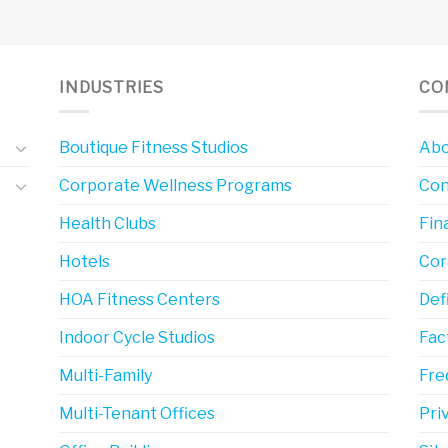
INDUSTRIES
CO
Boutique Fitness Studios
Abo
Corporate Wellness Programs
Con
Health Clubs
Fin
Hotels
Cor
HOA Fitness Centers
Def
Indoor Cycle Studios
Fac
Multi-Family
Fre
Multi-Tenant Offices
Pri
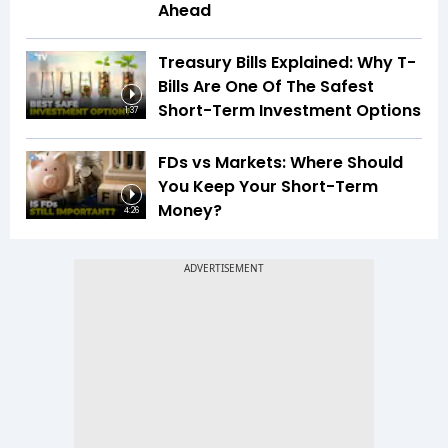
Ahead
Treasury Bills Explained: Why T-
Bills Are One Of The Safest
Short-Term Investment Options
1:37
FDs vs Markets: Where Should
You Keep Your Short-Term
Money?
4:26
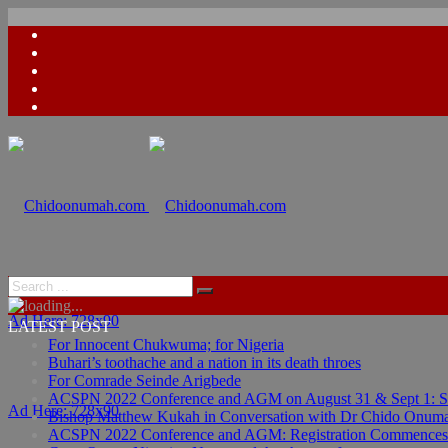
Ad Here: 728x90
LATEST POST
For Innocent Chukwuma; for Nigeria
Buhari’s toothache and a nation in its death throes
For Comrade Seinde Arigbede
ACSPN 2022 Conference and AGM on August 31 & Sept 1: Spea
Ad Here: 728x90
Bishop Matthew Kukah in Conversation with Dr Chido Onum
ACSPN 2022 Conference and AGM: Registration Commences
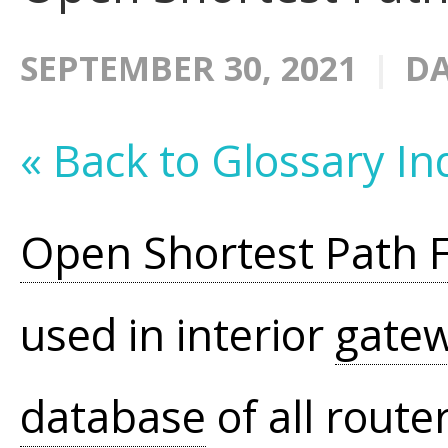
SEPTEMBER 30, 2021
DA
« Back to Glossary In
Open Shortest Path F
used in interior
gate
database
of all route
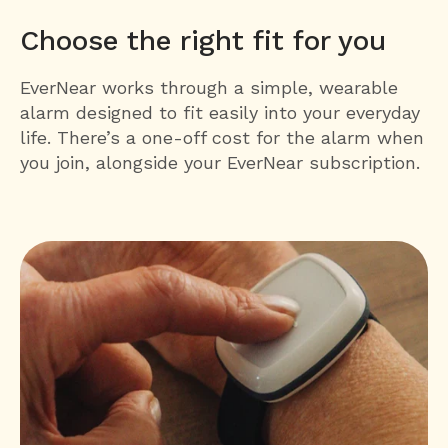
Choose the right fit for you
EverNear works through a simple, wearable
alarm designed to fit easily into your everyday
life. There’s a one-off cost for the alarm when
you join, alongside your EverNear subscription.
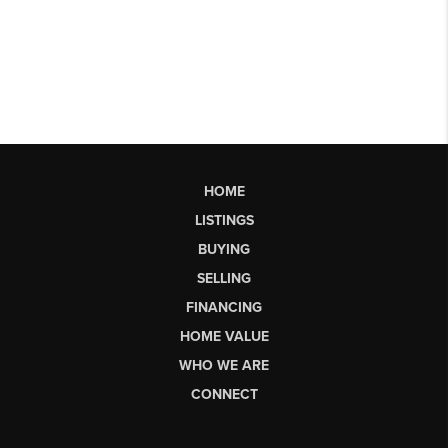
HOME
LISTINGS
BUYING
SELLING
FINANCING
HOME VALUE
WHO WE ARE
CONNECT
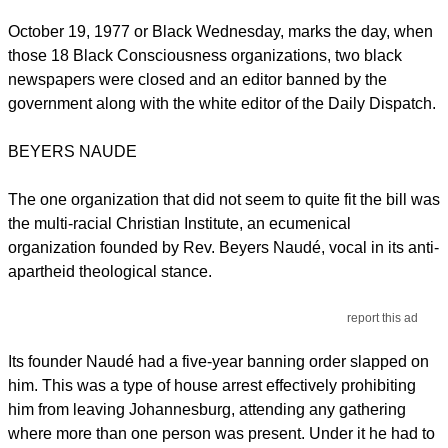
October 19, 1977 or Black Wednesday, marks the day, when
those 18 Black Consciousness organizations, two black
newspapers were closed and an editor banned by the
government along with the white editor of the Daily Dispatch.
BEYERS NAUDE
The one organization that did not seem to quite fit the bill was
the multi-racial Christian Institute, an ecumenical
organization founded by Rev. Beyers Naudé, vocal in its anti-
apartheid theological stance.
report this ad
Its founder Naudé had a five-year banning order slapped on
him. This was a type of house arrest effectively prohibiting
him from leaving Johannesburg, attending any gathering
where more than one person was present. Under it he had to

--

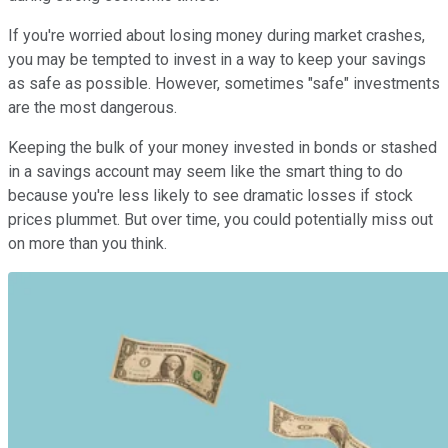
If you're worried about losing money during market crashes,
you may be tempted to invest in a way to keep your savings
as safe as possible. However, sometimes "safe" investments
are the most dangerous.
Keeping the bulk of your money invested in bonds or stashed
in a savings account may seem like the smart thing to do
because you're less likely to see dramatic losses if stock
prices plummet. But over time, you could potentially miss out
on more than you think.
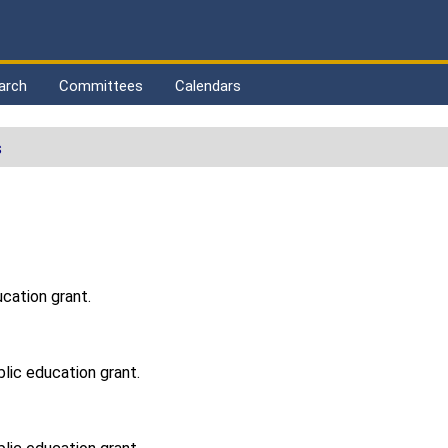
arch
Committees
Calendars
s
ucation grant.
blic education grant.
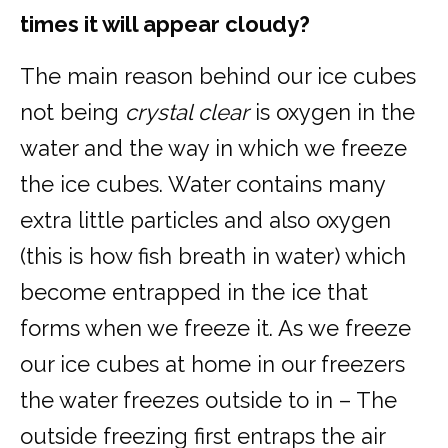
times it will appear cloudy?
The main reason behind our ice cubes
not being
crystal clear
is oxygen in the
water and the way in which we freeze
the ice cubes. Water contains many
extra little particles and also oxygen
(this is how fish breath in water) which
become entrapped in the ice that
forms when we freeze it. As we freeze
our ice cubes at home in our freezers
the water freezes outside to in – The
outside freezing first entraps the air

-- TASK STATEMENT --
Looking back over the data above, restate word for word the lines that begin at the line with "BEYERS NAUDE" and end at the line with "where more than", inclusive.

-- RESPONSE TO THE EXERCISE --
BEYERS NAUDE
The one organization that did not seem to quite fit the bill was
the multi-racial Christian Institute, an ecumenical
organization founded by Rev. Beyers Naudé, vocal in its anti-
apartheid theological stance.
report this ad
Its founder Naudé had a five-year banning order slapped on
him. This was a type of house arrest effectively prohibiting
him from leaving Johannesburg, attending any gathering
where more than one person was present. Under it he had to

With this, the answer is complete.